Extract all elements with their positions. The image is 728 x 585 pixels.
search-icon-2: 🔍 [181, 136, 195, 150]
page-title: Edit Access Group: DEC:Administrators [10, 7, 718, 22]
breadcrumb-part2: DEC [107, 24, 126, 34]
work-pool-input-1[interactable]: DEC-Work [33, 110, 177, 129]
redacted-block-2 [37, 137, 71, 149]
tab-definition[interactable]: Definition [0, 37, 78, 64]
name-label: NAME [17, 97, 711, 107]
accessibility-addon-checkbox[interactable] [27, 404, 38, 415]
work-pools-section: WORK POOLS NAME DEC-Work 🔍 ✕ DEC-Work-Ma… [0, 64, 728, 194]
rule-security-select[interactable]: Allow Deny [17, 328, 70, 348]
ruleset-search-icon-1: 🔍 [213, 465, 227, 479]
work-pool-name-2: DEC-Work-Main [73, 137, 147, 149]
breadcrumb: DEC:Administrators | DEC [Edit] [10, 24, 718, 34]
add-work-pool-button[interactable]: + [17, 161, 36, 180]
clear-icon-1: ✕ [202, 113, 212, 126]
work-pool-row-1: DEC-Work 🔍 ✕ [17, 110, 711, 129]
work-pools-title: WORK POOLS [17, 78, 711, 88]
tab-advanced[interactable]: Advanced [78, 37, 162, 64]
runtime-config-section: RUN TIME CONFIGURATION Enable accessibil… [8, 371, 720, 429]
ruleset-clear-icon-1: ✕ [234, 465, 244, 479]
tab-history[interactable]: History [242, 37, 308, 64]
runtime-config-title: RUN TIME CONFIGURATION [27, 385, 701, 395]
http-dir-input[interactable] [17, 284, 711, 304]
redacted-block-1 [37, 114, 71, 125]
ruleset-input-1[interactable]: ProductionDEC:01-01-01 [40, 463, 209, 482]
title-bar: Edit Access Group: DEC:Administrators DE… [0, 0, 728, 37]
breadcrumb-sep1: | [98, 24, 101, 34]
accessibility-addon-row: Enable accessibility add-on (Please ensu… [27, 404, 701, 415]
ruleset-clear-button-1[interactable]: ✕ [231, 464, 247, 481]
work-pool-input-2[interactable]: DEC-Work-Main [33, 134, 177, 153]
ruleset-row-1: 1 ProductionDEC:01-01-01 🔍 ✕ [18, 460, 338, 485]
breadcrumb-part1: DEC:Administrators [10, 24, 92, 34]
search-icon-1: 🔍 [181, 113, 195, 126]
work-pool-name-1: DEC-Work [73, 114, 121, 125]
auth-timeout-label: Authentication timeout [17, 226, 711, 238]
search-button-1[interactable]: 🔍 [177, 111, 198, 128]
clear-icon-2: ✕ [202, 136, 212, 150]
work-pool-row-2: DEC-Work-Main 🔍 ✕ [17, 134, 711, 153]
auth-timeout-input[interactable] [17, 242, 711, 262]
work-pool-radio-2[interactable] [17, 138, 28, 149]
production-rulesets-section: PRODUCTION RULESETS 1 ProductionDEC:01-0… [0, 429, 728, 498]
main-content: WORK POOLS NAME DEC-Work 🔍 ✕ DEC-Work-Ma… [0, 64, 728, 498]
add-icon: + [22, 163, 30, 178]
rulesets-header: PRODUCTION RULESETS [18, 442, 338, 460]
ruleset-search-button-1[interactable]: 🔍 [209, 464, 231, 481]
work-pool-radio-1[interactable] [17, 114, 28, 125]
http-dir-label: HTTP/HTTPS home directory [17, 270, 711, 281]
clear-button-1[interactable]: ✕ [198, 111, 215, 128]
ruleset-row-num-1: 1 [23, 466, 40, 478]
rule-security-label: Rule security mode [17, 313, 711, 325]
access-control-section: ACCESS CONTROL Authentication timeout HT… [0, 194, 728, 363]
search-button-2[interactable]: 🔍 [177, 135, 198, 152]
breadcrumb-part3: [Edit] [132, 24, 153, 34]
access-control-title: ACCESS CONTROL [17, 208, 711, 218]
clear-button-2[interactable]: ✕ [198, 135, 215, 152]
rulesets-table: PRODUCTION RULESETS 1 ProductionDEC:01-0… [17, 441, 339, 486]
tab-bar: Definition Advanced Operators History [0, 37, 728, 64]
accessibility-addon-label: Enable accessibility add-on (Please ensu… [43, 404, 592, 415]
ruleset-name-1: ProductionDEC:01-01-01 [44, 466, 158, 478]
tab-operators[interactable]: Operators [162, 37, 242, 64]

● **Instructions to follow**: What's needed is every entry, returned word for word.

● **Written response**:
Extract all elements with their positions. The image is 728 x 585 pixels.
search-icon-2: 🔍 [181, 136, 195, 150]
page-title: Edit Access Group: DEC:Administrators [10, 7, 718, 22]
breadcrumb-part2: DEC [107, 24, 126, 34]
work-pool-input-1[interactable]: DEC-Work [33, 110, 177, 129]
redacted-block-2 [37, 137, 71, 149]
tab-definition[interactable]: Definition [0, 37, 78, 64]
name-label: NAME [17, 97, 711, 107]
accessibility-addon-checkbox[interactable] [27, 404, 38, 415]
work-pools-section: WORK POOLS NAME DEC-Work 🔍 ✕ DEC-Work-Ma… [0, 64, 728, 194]
rule-security-select[interactable]: Allow Deny [17, 328, 70, 348]
ruleset-search-icon-1: 🔍 [213, 465, 227, 479]
work-pool-name-2: DEC-Work-Main [73, 137, 147, 149]
breadcrumb: DEC:Administrators | DEC [Edit] [10, 24, 718, 34]
add-work-pool-button[interactable]: + [17, 161, 36, 180]
clear-icon-1: ✕ [202, 113, 212, 126]
work-pool-row-1: DEC-Work 🔍 ✕ [17, 110, 711, 129]
work-pools-title: WORK POOLS [17, 78, 711, 88]
tab-advanced[interactable]: Advanced [78, 37, 162, 64]
runtime-config-section: RUN TIME CONFIGURATION Enable accessibil… [8, 371, 720, 429]
ruleset-clear-icon-1: ✕ [234, 465, 244, 479]
tab-history[interactable]: History [242, 37, 308, 64]
runtime-config-title: RUN TIME CONFIGURATION [27, 385, 701, 395]
http-dir-input[interactable] [17, 284, 711, 304]
redacted-block-1 [37, 114, 71, 125]
ruleset-input-1[interactable]: ProductionDEC:01-01-01 [40, 463, 209, 482]
title-bar: Edit Access Group: DEC:Administrators DE… [0, 0, 728, 37]
breadcrumb-sep1: | [98, 24, 101, 34]
accessibility-addon-row: Enable accessibility add-on (Please ensu… [27, 404, 701, 415]
ruleset-clear-button-1[interactable]: ✕ [231, 464, 247, 481]
work-pool-input-2[interactable]: DEC-Work-Main [33, 134, 177, 153]
ruleset-row-1: 1 ProductionDEC:01-01-01 🔍 ✕ [18, 460, 338, 485]
breadcrumb-part1: DEC:Administrators [10, 24, 92, 34]
search-icon-1: 🔍 [181, 113, 195, 126]
work-pool-name-1: DEC-Work [73, 114, 121, 125]
auth-timeout-label: Authentication timeout [17, 226, 711, 238]
search-button-1[interactable]: 🔍 [177, 111, 198, 128]
clear-icon-2: ✕ [202, 136, 212, 150]
work-pool-row-2: DEC-Work-Main 🔍 ✕ [17, 134, 711, 153]
auth-timeout-input[interactable] [17, 242, 711, 262]
work-pool-radio-2[interactable] [17, 138, 28, 149]
production-rulesets-section: PRODUCTION RULESETS 1 ProductionDEC:01-0… [0, 429, 728, 498]
main-content: WORK POOLS NAME DEC-Work 🔍 ✕ DEC-Work-Ma… [0, 64, 728, 498]
add-icon: + [22, 163, 30, 178]
rulesets-header: PRODUCTION RULESETS [18, 442, 338, 460]
ruleset-search-button-1[interactable]: 🔍 [209, 464, 231, 481]
work-pool-radio-1[interactable] [17, 114, 28, 125]
http-dir-label: HTTP/HTTPS home directory [17, 270, 711, 281]
clear-button-1[interactable]: ✕ [198, 111, 215, 128]
ruleset-row-num-1: 1 [23, 466, 40, 478]
rule-security-label: Rule security mode [17, 313, 711, 325]
access-control-section: ACCESS CONTROL Authentication timeout HT… [0, 194, 728, 363]
search-button-2[interactable]: 🔍 [177, 135, 198, 152]
breadcrumb-part3: [Edit] [132, 24, 153, 34]
access-control-title: ACCESS CONTROL [17, 208, 711, 218]
clear-button-2[interactable]: ✕ [198, 135, 215, 152]
rulesets-table: PRODUCTION RULESETS 1 ProductionDEC:01-0… [17, 441, 339, 486]
tab-bar: Definition Advanced Operators History [0, 37, 728, 64]
accessibility-addon-label: Enable accessibility add-on (Please ensu… [43, 404, 592, 415]
ruleset-name-1: ProductionDEC:01-01-01 [44, 466, 158, 478]
tab-operators[interactable]: Operators [162, 37, 242, 64]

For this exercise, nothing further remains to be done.